Saved entries
BEGIN

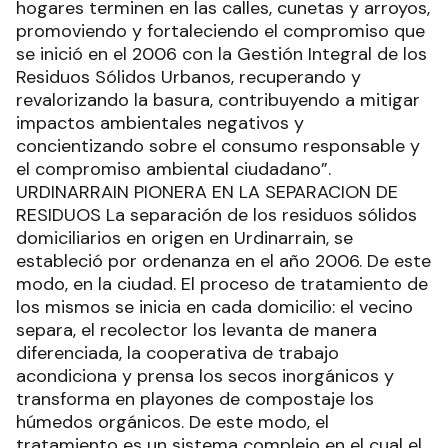
Ads
Organizada por el Municipio de Urdinarrain, el Eco
Canje está destinado a promover la educación
ambiental en la ciudad. En este sentido, los
vecinos participan recolectando en sus casas
residuos reciclables para canjearlos por
elementos útiles para el hogar. En la segunda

END

# TRY IT:
Write out the records above in full and exactly, with no pictures.

# YOUR RESPONSE:
Ads
Organizada por el Municipio de Urdinarrain, el Eco
Canje está destinado a promover la educación
ambiental en la ciudad. En este sentido, los
vecinos participan recolectando en sus casas
residuos reciclables para canjearlos por
elementos útiles para el hogar. En la segunda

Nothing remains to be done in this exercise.